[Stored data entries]
------------------------

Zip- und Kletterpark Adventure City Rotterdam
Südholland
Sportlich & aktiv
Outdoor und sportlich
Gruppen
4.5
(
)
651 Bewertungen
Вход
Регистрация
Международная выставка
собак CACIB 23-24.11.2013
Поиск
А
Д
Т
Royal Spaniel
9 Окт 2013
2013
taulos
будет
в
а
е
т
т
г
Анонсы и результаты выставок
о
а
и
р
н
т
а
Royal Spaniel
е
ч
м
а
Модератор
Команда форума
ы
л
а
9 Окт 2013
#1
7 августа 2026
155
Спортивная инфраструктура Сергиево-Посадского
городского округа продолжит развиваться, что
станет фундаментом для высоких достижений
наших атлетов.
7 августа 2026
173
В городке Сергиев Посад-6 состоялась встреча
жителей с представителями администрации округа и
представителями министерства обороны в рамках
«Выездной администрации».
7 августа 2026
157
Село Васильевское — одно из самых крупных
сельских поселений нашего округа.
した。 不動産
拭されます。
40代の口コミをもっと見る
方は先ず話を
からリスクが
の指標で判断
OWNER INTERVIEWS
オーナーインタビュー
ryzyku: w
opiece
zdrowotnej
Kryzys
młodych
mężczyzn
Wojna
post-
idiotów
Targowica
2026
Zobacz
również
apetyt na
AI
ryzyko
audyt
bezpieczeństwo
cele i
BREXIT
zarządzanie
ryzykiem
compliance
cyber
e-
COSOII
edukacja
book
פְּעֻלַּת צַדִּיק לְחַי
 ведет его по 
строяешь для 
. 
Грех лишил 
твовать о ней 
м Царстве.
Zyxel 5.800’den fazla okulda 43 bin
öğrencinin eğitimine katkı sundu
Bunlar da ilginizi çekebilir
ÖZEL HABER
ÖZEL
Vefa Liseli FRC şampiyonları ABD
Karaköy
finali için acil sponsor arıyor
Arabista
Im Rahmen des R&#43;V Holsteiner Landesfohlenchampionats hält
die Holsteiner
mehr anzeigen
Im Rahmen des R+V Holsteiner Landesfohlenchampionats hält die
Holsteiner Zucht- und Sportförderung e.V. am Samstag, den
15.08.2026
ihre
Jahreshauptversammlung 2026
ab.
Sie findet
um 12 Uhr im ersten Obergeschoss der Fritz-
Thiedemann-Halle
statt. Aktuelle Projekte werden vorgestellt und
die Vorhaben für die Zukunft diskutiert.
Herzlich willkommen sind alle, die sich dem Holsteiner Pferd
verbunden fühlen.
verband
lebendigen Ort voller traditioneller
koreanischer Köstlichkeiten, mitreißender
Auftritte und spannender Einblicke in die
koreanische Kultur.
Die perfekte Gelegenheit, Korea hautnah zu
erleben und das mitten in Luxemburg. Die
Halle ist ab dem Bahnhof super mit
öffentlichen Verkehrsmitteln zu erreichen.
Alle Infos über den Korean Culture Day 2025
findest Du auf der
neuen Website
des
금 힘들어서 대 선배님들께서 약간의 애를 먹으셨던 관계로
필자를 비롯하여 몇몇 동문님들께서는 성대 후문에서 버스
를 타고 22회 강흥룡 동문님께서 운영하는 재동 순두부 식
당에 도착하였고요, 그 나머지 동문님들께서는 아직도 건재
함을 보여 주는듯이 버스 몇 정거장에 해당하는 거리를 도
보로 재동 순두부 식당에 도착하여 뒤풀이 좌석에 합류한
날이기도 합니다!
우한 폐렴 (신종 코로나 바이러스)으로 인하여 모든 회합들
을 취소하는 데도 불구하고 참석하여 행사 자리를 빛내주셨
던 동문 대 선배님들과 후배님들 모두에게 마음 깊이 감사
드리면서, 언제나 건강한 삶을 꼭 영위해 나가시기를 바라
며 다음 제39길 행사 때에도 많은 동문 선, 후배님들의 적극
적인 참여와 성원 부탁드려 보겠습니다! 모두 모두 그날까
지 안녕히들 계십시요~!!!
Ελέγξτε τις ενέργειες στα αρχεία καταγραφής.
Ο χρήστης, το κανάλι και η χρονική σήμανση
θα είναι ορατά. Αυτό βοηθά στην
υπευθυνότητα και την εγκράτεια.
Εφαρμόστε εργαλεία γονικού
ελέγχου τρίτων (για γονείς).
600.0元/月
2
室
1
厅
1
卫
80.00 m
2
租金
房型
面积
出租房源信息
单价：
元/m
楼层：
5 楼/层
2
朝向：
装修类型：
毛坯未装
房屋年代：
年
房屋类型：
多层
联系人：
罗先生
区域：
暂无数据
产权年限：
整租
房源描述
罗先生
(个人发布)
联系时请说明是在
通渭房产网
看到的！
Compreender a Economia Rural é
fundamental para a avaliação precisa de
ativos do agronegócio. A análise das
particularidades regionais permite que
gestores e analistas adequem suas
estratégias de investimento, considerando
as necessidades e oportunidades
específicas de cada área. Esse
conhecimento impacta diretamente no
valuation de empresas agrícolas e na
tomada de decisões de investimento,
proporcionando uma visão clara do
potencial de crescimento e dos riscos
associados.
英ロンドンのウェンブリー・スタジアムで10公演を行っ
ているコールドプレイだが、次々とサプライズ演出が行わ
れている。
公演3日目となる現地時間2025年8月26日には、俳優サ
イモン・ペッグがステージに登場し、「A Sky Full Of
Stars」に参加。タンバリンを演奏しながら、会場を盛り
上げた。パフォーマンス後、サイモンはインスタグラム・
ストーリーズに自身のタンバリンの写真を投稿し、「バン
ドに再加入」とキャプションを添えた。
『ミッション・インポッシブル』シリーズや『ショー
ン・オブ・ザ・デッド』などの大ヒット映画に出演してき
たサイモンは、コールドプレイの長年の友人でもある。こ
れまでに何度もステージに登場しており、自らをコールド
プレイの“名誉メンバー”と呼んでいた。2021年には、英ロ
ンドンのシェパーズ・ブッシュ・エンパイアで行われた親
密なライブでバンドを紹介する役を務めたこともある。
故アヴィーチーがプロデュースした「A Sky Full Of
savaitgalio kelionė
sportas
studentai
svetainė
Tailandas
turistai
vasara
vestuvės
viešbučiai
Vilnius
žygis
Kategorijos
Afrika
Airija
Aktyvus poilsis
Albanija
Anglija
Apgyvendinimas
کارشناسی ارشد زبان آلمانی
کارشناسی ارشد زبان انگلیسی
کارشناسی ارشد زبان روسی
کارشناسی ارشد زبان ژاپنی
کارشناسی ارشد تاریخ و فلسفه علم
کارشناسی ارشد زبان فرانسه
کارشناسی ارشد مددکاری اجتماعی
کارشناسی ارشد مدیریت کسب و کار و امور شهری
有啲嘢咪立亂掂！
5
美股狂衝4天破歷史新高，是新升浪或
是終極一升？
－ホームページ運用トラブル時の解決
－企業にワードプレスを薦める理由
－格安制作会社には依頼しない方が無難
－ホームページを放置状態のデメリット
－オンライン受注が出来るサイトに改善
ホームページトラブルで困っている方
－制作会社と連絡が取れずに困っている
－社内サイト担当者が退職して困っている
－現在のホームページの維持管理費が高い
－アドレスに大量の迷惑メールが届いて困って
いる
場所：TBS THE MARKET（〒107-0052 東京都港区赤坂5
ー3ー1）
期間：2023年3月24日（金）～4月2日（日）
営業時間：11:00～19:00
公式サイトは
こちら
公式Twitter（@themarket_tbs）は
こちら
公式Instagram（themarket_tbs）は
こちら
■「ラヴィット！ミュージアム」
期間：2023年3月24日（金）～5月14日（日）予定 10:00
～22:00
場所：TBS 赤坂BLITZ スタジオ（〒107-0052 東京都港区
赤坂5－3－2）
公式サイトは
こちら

------------------------

◆ YOUR INSTRUCTIONS
Nothing in the records should be left out; write all of them out again exactly.

◆ EXERCISE SOLUTION
Zip- und Kletterpark Adventure City Rotterdam
Südholland
Sportlich & aktiv
Outdoor und sportlich
Gruppen
4.5
(
)
651 Bewertungen
Вход
Регистрация
Международная выставка
собак CACIB 23-24.11.2013
Поиск
А
Д
Т
Royal Spaniel
9 Окт 2013
2013
taulos
будет
в
а
е
т
т
г
Анонсы и результаты выставок
о
а
и
р
н
т
а
Royal Spaniel
е
ч
м
а
Модератор
Команда форума
ы
л
а
9 Окт 2013
#1
7 августа 2026
155
Спортивная инфраструктура Сергиево-Посадского
городского округа продолжит развиваться, что
станет фундаментом для высоких достижений
наших атлетов.
7 августа 2026
173
В городке Сергиев Посад-6 состоялась встреча
жителей с представителями администрации округа и
представителями министерства обороны в рамках
«Выездной администрации».
7 августа 2026
157
Село Васильевское — одно из самых крупных
сельских поселений нашего округа.
した。 不動産
拭されます。
40代の口コミをもっと見る
方は先ず話を
からリスクが
の指標で判断
OWNER INTERVIEWS
オーナーインタビュー
ryzyku: w
opiece
zdrowotnej
Kryzys
młodych
mężczyzn
Wojna
post-
idiotów
Targowica
2026
Zobacz
również
apetyt na
AI
ryzyko
audyt
bezpieczeństwo
cele i
BREXIT
zarządzanie
ryzykiem
compliance
cyber
e-
COSOII
edukacja
book
פְּעֻלַּת צַדִּיק לְחַי
 ведет его по 
строяешь для 
. 
Грех лишил 
твовать о ней 
м Царстве.
Zyxel 5.800’den fazla okulda 43 bin
öğrencinin eğitimine katkı sundu
Bunlar da ilginizi çekebilir
ÖZEL HABER
ÖZEL
Vefa Liseli FRC şampiyonları ABD
Karaköy
finali için acil sponsor arıyor
Arabista
Im Rahmen des R&#43;V Holsteiner Landesfohlenchampionats hält
die Holsteiner
mehr anzeigen
Im Rahmen des R+V Holsteiner Landesfohlenchampionats hält die
Holsteiner Zucht- und Sportförderung e.V. am Samstag, den
15.08.2026
ihre
Jahreshauptversammlung 2026
ab.
Sie findet
um 12 Uhr im ersten Obergeschoss der Fritz-
Thiedemann-Halle
statt. Aktuelle Projekte werden vorgestellt und
die Vorhaben für die Zukunft diskutiert.
Herzlich willkommen sind alle, die sich dem Holsteiner Pferd
verbunden fühlen.
verband
lebendigen Ort voller traditioneller
koreanischer Köstlichkeiten, mitreißender
Auftritte und spannender Einblicke in die
koreanische Kultur.
Die perfekte Gelegenheit, Korea hautnah zu
erleben und das mitten in Luxemburg. Die
Halle ist ab dem Bahnhof super mit
öffentlichen Verkehrsmitteln zu erreichen.
Alle Infos über den Korean Culture Day 2025
findest Du auf der
neuen Website
des
금 힘들어서 대 선배님들께서 약간의 애를 먹으셨던 관계로
필자를 비롯하여 몇몇 동문님들께서는 성대 후문에서 버스
를 타고 22회 강흥룡 동문님께서 운영하는 재동 순두부 식
당에 도착하였고요, 그 나머지 동문님들께서는 아직도 건재
함을 보여 주는듯이 버스 몇 정거장에 해당하는 거리를 도
보로 재동 순두부 식당에 도착하여 뒤풀이 좌석에 합류한
날이기도 합니다!
우한 폐렴 (신종 코로나 바이러스)으로 인하여 모든 회합들
을 취소하는 데도 불구하고 참석하여 행사 자리를 빛내주셨
던 동문 대 선배님들과 후배님들 모두에게 마음 깊이 감사
드리면서, 언제나 건강한 삶을 꼭 영위해 나가시기를 바라
며 다음 제39길 행사 때에도 많은 동문 선, 후배님들의 적극
적인 참여와 성원 부탁드려 보겠습니다! 모두 모두 그날까
지 안녕히들 계십시요~!!!
Ελέγξτε τις ενέργειες στα αρχεία καταγραφής.
Ο χρήστης, το κανάλι και η χρονική σήμανση
θα είναι ορατά. Αυτό βοηθά στην
υπευθυνότητα και την εγκράτεια.
Εφαρμόστε εργαλεία γονικού
ελέγχου τρίτων (για γονείς).
600.0元/月
2
室
1
厅
1
卫
80.00 m
2
租金
房型
面积
出租房源信息
单价：
元/m
楼层：
5 楼/层
2
朝向：
装修类型：
毛坯未装
房屋年代：
年
房屋类型：
多层
联系人：
罗先生
区域：
暂无数据
产权年限：
整租
房源描述
罗先生
(个人发布)
联系时请说明是在
通渭房产网
看到的！
Compreender a Economia Rural é
fundamental para a avaliação precisa de
ativos do agronegócio. A análise das
particularidades regionais permite que
gestores e analistas adequem suas
estratégias de investimento, considerando
as necessidades e oportunidades
específicas de cada área. Esse
conhecimento impacta diretamente no
valuation de empresas agrícolas e na
tomada de decisões de investimento,
proporcionando uma visão clara do
potencial de crescimento e dos riscos
associados.
英ロンドンのウェンブリー・スタジアムで10公演を行っ
ているコールドプレイだが、次々とサプライズ演出が行わ
れている。
公演3日目となる現地時間2025年8月26日には、俳優サ
イモン・ペッグがステージに登場し、「A Sky Full Of
Stars」に参加。タンバリンを演奏しながら、会場を盛り
上げた。パフォーマンス後、サイモンはインスタグラム・
ストーリーズに自身のタンバリンの写真を投稿し、「バン
ドに再加入」とキャプションを添えた。
『ミッション・インポッシブル』シリーズや『ショー
ン・オブ・ザ・デッド』などの大ヒット映画に出演してき
たサイモンは、コールドプレイの長年の友人でもある。こ
れまでに何度もステージに登場しており、自らをコールド
プレイの“名誉メンバー”と呼んでいた。2021年には、英ロ
ンドンのシェパーズ・ブッシュ・エンパイアで行われた親
密なライブでバンドを紹介する役を務めたこともある。
故アヴィーチーがプロデュースした「A Sky Full Of
savaitgalio kelionė
sportas
studentai
svetainė
Tailandas
turistai
vasara
vestuvės
viešbučiai
Vilnius
žygis
Kategorijos
Afrika
Airija
Aktyvus poilsis
Albanija
Anglija
Apgyvendinimas
کارشناسی ارشد زبان آلمانی
کارشناسی ارشد زبان انگلیسی
کارشناسی ارشد زبان روسی
کارشناسی ارشد زبان ژاپنی
کارشناسی ارشد تاریخ و فلسفه علم
کارشناسی ارشد زبان فرانسه
کارشناسی ارشد مددکاری اجتماعی
کارشناسی ارشد مدیریت کسب و کار و امور شهری
有啲嘢咪立亂掂！
5
美股狂衝4天破歷史新高，是新升浪或
是終極一升？
－ホームページ運用トラブル時の解決
－企業にワードプレスを薦める理由
－格安制作会社には依頼しない方が無難
－ホームページを放置状態のデメリット
－オンライン受注が出来るサイトに改善
ホームページトラブルで困っている方
－制作会社と連絡が取れずに困っている
－社内サイト担当者が退職して困っている
－現在のホームページの維持管理費が高い
－アドレスに大量の迷惑メールが届いて困って
いる
場所：TBS THE MARKET（〒107-0052 東京都港区赤坂5
ー3ー1）
期間：2023年3月24日（金）～4月2日（日）
営業時間：11:00～19:00
公式サイトは
こちら
公式Twitter（@themarket_tbs）は
こちら
公式Instagram（themarket_tbs）は
こちら
■「ラヴィット！ミュージアム」
期間：2023年3月24日（金）～5月14日（日）予定 10:00
～22:00
場所：TBS 赤坂BLITZ スタジオ（〒107-0052 東京都港区
赤坂5－3－2）
公式サイトは
こちら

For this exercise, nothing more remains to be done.